Elsewhere, Sen. Royce West, D-Dallas, adapted to the new law by moving his campaign office out of his Townview Professional Building. Until early last year, while the new law was still being debated, West had rented space from his own company, Skyview Development Corporation.

As for Shapleigh, the El Paso Democrat said he saw nothing wrong with continuing to make payments to his wife's company for Internet service, computers and paper. Records show he has paid the company, 701 N. St. Vrain Joint Venture, $2,423 for those purposes since the law changed last year.

"I'm over there and I'm responding to something that has to do with Senate activities," Shapleigh said. "I think we've followed the law."

Carona, chairman of the powerful Senate Transportation committee, since 2000 has reimbursed two of his companies $582,000 for various services, including rent and corporate jet travel. Carona no longer charges his campaign for rent. However, the Dallas Republican's political headquarters, as listed on his campaign Website, has the same address and phone number as Associa, his successful Dallas-based property management company.

Neither Carona nor Shapleigh reported the office space as an in-kind, or non-cash, contribution on their campaign reports.

"I don't do campaign work out of my business office," Carona said.

Natalia Ashley, general counsel for the Texas Ethics Commission, said if candidates for elective office, their spouses or their business entities give their campaigns "something of value" — whether it's money or not — the gift must be reported.

It is not uncommon for elected officials to put family members on the campaign payroll.

House Speaker Tom Craddick, R-Midland, pays his daughter, Christi, thousands of dollars a month for consulting work, records show. But while the law allows payments to adult offspring and siblings, payments to dependent children and spouses living in the same household are heavily restricted.

Complaints were filed last year against two House members who paid their wives for accounting work. One of them, Rep. Rob Eissler, R-The Woodlands, acknowledged he had erred and has since begun paying the money back — more than $50,000 — out of personal funds.
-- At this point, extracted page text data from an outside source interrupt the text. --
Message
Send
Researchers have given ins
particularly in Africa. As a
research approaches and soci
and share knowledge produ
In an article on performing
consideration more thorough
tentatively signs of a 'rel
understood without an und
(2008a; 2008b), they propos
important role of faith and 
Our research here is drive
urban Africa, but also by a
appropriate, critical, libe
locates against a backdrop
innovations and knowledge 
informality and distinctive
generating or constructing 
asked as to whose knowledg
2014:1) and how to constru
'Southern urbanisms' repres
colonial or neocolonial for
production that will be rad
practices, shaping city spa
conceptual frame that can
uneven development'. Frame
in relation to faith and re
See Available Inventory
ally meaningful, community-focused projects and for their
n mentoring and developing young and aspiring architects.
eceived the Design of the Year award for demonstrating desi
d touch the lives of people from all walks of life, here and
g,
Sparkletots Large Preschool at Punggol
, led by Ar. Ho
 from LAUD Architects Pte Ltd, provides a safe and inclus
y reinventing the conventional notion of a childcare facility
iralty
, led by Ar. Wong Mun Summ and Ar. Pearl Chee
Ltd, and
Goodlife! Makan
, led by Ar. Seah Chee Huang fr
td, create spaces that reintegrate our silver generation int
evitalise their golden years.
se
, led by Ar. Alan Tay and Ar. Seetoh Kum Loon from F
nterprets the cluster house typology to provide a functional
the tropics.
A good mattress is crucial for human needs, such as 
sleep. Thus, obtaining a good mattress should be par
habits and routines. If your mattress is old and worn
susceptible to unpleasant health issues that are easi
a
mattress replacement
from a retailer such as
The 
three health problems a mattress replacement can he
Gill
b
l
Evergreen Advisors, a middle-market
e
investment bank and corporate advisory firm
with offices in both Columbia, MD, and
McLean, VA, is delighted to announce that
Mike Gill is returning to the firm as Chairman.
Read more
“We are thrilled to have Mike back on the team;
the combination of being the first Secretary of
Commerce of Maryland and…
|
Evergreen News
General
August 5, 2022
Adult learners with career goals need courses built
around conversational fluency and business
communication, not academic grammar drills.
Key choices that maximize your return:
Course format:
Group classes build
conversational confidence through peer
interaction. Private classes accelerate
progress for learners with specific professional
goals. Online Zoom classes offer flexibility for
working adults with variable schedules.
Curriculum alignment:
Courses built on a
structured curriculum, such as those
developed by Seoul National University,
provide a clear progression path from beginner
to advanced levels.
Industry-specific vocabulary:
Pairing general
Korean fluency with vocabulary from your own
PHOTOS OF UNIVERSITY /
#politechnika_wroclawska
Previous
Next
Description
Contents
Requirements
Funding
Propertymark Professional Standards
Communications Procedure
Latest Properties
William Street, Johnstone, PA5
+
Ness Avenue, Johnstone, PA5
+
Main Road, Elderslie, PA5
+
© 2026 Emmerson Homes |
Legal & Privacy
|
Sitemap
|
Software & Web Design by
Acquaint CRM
"I found out it wasn't permissible," Eissler said. "When I found out it wasn't, I stopped."

But Rep. Carl Isett, R-Lubbock, continued to make payments in 2007 to his wife's company, Lubbock Bookkeeping Services, after the complaint was filed.
Isett told the Austin American-Statesman in late May he saw nothing wrong with paying her company a total of $39,158 last year.

However, when contacted by The Associated Press last week, Isett's consultant, Todd Smith, said the Lubbock Republican had decided to stop.

"Carl just thought it was better to end the practice altogether so there wouldn't be any questions," Smith said.

Ethics watchdogs say laws prohibiting or restricting the mingling of campaign and family business are in place for a good reason: to ensure that politicians don't divert money they get from donors and special interest groups into their family bank accounts.

"Texas law is designed to prevent campaign contributions from being used to enrich the officeholders or their spouses," said Tom "Smitty" Smith, director of the liberal watchdog group Public Citizen of Texas. "There are firewalls and clear standards that have been set."